**TASK DESCRIPTION**
In the data below, which lines contain "control"? List them by copying each one.

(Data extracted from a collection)
* * * * *

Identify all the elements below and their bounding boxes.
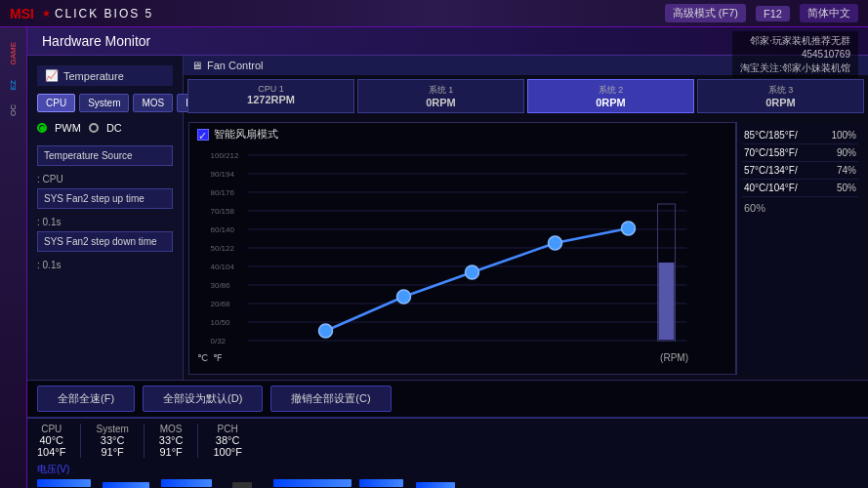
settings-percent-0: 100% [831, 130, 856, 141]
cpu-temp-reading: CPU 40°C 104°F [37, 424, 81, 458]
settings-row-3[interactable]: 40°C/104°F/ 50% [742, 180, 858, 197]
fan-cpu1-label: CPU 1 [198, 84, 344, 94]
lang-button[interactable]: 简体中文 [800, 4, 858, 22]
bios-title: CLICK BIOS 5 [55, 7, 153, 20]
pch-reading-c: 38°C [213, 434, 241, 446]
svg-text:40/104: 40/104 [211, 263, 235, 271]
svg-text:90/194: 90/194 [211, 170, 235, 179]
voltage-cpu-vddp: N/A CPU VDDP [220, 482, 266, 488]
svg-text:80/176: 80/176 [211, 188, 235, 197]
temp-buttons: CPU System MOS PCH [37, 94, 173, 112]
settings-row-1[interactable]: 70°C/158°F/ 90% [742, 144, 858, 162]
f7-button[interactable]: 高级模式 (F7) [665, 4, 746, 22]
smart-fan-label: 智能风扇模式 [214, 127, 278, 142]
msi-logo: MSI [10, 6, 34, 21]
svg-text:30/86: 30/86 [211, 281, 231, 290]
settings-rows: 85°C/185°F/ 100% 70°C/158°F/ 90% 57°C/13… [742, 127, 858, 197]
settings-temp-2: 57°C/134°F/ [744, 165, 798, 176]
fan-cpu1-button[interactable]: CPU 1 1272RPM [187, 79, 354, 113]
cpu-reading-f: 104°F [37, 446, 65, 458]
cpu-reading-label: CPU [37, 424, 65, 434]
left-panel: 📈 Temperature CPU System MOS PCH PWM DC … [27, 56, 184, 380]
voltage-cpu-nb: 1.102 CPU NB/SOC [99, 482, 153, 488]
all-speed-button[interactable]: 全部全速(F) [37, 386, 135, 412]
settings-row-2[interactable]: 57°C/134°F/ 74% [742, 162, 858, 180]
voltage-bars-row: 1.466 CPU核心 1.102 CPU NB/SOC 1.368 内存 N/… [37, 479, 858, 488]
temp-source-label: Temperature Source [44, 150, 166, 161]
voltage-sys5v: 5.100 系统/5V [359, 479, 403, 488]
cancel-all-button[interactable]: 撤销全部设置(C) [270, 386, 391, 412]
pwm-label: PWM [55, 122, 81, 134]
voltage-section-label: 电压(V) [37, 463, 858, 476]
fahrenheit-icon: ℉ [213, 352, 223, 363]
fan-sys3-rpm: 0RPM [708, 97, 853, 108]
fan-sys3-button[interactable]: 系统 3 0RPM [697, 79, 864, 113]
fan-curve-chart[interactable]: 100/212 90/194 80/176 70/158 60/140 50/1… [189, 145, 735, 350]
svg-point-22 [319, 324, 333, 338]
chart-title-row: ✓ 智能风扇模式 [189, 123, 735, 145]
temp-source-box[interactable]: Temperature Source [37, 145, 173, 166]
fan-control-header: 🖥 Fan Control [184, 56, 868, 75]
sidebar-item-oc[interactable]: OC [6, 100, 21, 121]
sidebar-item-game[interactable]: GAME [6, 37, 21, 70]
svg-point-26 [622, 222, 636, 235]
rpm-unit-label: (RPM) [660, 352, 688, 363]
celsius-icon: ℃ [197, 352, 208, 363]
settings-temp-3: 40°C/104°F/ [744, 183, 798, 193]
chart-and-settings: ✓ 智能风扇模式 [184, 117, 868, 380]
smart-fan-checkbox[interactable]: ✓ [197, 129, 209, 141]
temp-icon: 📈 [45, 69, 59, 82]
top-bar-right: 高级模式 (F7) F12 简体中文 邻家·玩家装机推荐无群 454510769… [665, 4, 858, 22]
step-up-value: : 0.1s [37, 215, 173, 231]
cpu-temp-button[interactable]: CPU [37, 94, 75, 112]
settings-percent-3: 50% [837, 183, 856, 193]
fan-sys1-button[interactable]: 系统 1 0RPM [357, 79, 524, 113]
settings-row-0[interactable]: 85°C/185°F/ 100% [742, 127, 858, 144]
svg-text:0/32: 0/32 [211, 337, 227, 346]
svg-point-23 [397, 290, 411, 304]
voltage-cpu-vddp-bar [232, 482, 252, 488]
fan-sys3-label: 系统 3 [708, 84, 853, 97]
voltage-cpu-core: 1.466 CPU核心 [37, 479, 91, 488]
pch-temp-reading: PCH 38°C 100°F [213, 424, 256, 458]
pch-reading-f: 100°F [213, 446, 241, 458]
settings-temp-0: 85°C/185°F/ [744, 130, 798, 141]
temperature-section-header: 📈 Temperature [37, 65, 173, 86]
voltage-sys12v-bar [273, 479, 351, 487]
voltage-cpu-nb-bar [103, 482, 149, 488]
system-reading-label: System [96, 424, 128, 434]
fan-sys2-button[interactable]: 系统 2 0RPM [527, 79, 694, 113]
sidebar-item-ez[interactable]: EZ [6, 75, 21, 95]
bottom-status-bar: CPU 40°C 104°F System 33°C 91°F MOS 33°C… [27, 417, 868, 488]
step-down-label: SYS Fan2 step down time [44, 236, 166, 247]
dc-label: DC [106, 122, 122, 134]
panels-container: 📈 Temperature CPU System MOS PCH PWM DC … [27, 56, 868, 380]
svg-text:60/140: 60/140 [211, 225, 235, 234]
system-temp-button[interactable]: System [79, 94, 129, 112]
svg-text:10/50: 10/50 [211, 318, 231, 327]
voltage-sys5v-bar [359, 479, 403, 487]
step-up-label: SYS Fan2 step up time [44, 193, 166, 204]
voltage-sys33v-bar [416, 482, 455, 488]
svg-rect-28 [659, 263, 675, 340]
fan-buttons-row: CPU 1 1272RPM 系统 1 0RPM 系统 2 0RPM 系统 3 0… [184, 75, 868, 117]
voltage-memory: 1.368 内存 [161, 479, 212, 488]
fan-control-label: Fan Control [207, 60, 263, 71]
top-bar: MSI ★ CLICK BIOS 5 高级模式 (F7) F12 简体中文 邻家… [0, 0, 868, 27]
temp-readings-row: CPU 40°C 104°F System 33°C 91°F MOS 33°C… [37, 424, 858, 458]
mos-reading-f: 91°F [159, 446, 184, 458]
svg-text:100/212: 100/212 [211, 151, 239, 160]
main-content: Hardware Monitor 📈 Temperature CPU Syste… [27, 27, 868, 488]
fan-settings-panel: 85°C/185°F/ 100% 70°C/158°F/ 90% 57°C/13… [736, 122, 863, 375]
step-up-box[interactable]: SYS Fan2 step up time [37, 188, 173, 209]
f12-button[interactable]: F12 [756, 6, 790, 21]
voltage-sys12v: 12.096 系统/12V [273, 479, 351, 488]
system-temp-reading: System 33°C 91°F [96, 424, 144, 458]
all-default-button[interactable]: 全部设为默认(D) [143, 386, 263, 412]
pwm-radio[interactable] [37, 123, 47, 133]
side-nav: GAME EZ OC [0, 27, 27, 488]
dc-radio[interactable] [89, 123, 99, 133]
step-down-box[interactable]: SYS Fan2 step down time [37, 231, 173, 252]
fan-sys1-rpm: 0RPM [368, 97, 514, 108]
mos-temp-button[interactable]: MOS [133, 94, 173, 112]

* * * * *

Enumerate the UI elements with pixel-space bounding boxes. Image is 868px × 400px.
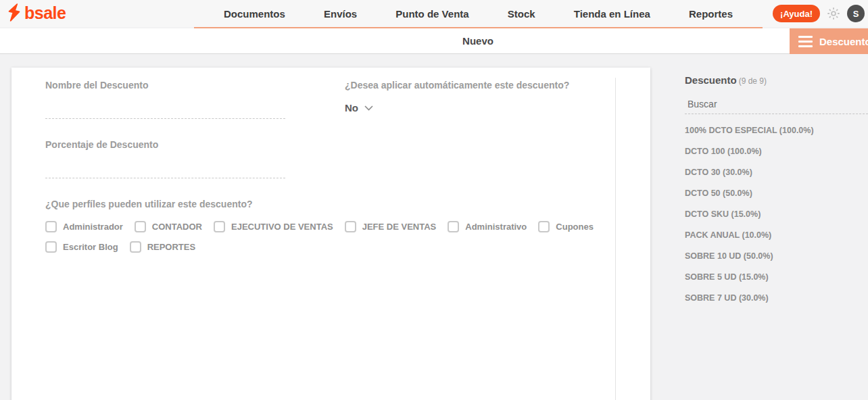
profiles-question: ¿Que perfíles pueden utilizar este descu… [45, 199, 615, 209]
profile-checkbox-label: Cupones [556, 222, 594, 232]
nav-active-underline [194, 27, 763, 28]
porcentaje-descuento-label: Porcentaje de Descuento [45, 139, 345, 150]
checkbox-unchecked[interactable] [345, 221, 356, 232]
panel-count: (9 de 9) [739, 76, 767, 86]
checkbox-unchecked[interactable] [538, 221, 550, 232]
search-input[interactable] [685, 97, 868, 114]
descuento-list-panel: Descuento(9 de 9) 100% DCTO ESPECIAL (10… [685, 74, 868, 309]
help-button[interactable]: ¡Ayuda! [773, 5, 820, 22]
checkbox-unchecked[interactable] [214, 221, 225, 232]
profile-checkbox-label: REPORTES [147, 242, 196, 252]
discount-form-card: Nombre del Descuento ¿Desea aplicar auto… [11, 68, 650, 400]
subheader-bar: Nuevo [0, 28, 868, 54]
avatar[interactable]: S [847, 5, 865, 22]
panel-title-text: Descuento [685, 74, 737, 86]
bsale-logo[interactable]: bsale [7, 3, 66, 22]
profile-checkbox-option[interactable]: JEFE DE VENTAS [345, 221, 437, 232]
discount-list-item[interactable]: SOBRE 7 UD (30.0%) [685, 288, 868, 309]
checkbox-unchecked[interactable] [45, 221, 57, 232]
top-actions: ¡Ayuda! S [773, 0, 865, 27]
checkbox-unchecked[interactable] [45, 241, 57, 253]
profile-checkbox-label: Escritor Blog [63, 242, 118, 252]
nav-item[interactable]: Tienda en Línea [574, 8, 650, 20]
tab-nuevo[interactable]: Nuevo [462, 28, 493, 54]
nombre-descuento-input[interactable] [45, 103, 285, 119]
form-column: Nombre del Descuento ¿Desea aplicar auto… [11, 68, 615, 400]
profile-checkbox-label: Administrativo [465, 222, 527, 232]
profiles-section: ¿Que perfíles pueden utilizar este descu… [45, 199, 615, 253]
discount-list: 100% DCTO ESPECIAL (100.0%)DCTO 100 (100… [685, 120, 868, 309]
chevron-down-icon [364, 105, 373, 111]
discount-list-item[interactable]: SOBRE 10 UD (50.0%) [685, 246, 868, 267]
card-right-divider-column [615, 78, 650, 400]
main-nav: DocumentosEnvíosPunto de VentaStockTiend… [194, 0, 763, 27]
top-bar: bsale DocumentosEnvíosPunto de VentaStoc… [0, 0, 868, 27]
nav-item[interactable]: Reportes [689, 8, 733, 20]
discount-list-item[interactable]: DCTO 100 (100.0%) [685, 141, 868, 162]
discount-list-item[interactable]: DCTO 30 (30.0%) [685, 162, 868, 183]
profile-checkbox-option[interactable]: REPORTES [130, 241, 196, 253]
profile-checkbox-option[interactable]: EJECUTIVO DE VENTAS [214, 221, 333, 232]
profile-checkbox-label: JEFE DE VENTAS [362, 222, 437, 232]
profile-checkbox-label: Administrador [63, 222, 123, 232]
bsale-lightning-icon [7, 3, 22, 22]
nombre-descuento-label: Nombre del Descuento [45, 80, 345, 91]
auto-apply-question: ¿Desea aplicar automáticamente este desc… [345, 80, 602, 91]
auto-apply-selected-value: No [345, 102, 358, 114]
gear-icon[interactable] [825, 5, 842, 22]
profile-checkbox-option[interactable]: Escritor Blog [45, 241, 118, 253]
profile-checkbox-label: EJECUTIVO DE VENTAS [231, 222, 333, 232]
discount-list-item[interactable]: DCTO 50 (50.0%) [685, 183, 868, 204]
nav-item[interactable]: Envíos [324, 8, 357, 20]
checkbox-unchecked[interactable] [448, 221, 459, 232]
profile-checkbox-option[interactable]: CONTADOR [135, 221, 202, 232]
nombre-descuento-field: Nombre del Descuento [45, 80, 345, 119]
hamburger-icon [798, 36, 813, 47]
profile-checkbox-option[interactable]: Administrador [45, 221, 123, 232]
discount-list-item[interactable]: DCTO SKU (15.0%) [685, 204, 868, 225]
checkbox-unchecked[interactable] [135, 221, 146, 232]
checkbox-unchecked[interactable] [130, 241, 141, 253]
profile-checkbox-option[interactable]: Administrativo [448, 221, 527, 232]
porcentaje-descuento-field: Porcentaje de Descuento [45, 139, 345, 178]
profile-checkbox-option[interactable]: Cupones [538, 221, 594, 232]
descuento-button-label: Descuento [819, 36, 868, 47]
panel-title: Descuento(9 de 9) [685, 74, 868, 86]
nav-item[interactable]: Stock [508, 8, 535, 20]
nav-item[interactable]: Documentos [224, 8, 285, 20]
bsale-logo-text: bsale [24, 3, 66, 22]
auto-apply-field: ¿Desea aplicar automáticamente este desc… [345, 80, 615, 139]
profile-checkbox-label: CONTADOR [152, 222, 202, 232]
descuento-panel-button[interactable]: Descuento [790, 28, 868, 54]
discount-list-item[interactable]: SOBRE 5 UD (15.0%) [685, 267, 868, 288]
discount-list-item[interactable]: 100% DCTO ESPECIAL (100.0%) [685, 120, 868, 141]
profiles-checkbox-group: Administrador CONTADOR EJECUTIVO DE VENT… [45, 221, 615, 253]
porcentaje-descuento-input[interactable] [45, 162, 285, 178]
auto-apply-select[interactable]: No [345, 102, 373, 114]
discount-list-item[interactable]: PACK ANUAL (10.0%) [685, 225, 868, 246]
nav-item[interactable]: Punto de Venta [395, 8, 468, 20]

* * * * *

**PROBLEM SOLUTION**
fan-control-header: 🖥 Fan Control [184, 56, 868, 75]
fan-control-label: Fan Control [207, 60, 263, 71]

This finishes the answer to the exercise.